Task to carry out -> Check each line of the entries. Copy the ones that contain the string "Online".

Provided records ->

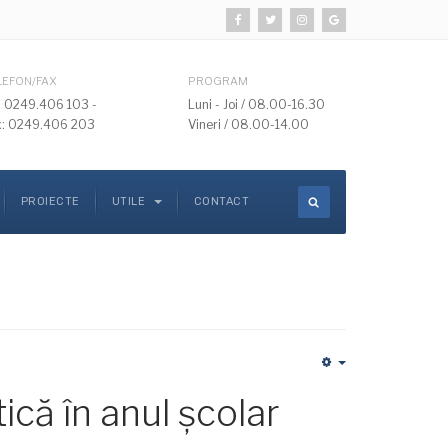
LEFON/FAX
PROGRAM
l: 0249.406 103 -
Luni - Joi / 08.00-16.30
x: 0249.406 203
Vineri / 08.00-14.00
PROIECTE
UTILE
CONTACT
Empty
ică în anul școlar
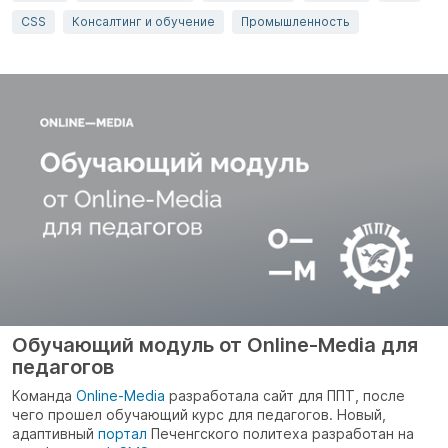
CSS
Консалтинг и обучение
Промышленность
Обучающий модуль от Online-Media для
педагогов
Команда
Online-Media
разработала сайт для ППТ, после
чего прошел обучающий курс для педагогов. Новый,
адаптивный
портал
Печенгского политеха разработан на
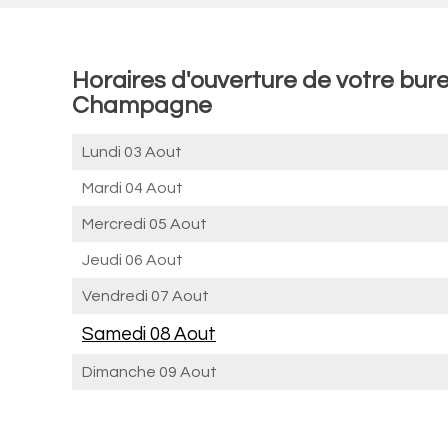
Horaires d'ouverture de votre bur
Champagne
Lundi 03 Aout
Mardi 04 Aout
Mercredi 05 Aout
Jeudi 06 Aout
Vendredi 07 Aout
Samedi 08 Aout
Dimanche 09 Aout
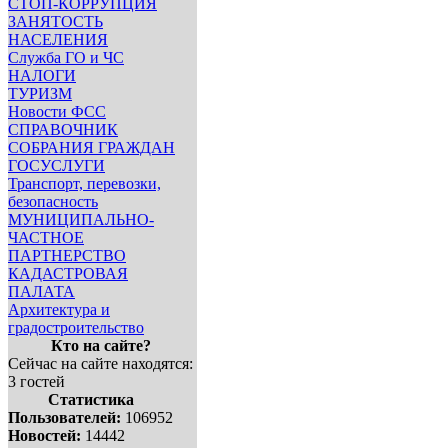
СТОП-КОРРУПЦИЯ
ЗАНЯТОСТЬ
НАСЕЛЕНИЯ
Служба ГО и ЧС
НАЛОГИ
ТУРИЗМ
Новости ФСС
СПРАВОЧНИК
СОБРАНИЯ ГРАЖДАН
ГОСУСЛУГИ
Транспорт, перевозки,
безопасность
МУНИЦИПАЛЬНО-
ЧАСТНОЕ
ПАРТНЕРСТВО
КАДАСТРОВАЯ
ПАЛАТА
Архитектура и
градостроительство
Кто на сайте?
Сейчас на сайте находятся:
3 гостей
Статистика
Пользователей:
106952
Новостей:
14442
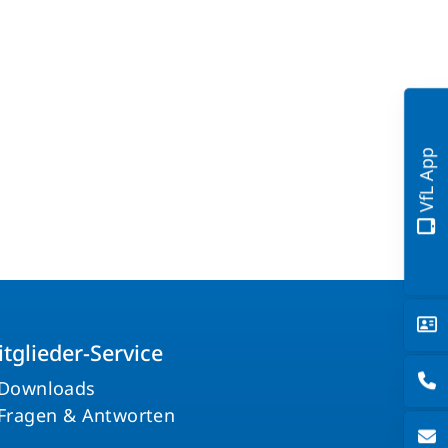
schäftsstelle
L Grasdorf e. V.
terskamp 28
880 Laatzen
0511 82 40 44
VfL App
aktiv@vfl-grasdorf.de
tglieder-Service
Downloads
Fragen & Antworten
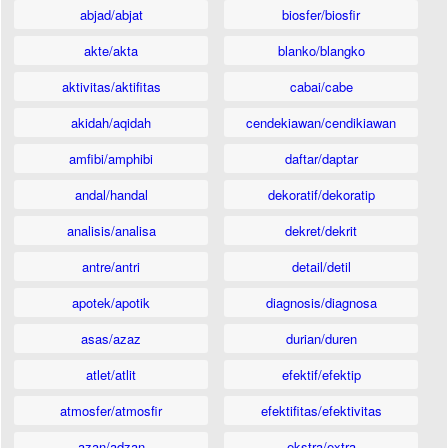
abjad/abjat
biosfer/biosfir
akte/akta
blanko/blangko
aktivitas/aktifitas
cabai/cabe
akidah/aqidah
cendekiawan/cendikiawan
amfibi/amphibi
daftar/daptar
andal/handal
dekoratif/dekoratip
analisis/analisa
dekret/dekrit
antre/antri
detail/detil
apotek/apotik
diagnosis/diagnosa
asas/azaz
durian/duren
atlet/atlit
efektif/efektip
atmosfer/atmosfir
efektifitas/efektivitas
azan/adzan
ekstra/extra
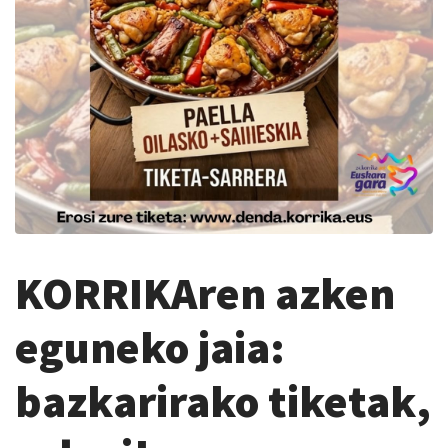
KORRIKAren azken
eguneko jaia:
bazkarirako tiketak,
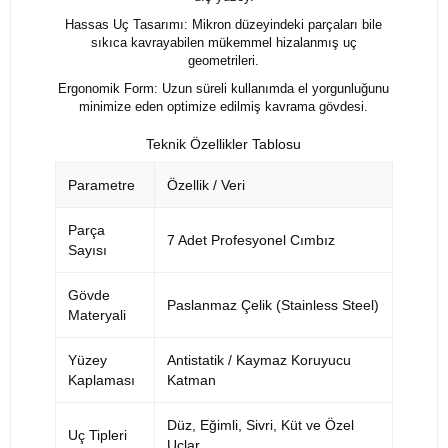
Hassas Uç Tasarımı: Mikron düzeyindeki parçaları bile
sıkıca kavrayabilen mükemmel hizalanmış uç
geometrileri.
Ergonomik Form: Uzun süreli kullanımda el yorgunluğunu
minimize eden optimize edilmiş kavrama gövdesi.
Teknik Özellikler Tablosu
Parametre
Özellik / Veri
Parça
7 Adet Profesyonel Cımbız
Sayısı
Gövde
Paslanmaz Çelik (Stainless Steel)
Materyali
Yüzey
Antistatik / Kaymaz Koruyucu
Kaplaması
Katman
Düz, Eğimli, Sivri, Küt ve Özel
Uç Tipleri
Uçlar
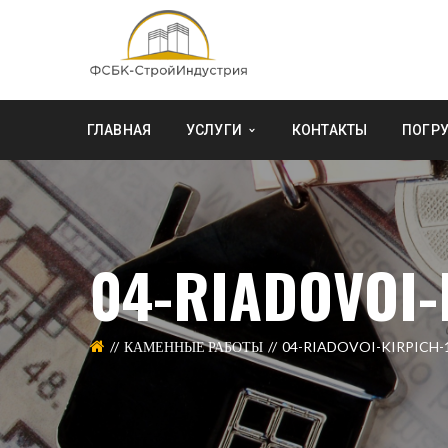
ГЛАВНАЯ
УСЛУГИ
КОНТАКТЫ
ПОГРУ
04-RIADOVOI-
КАМЕННЫЕ РАБОТЫ
04-RIADOVOI-KIRPICH-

Solution for this problem ->
Обучающий модуль от Online-Media для
Online-Media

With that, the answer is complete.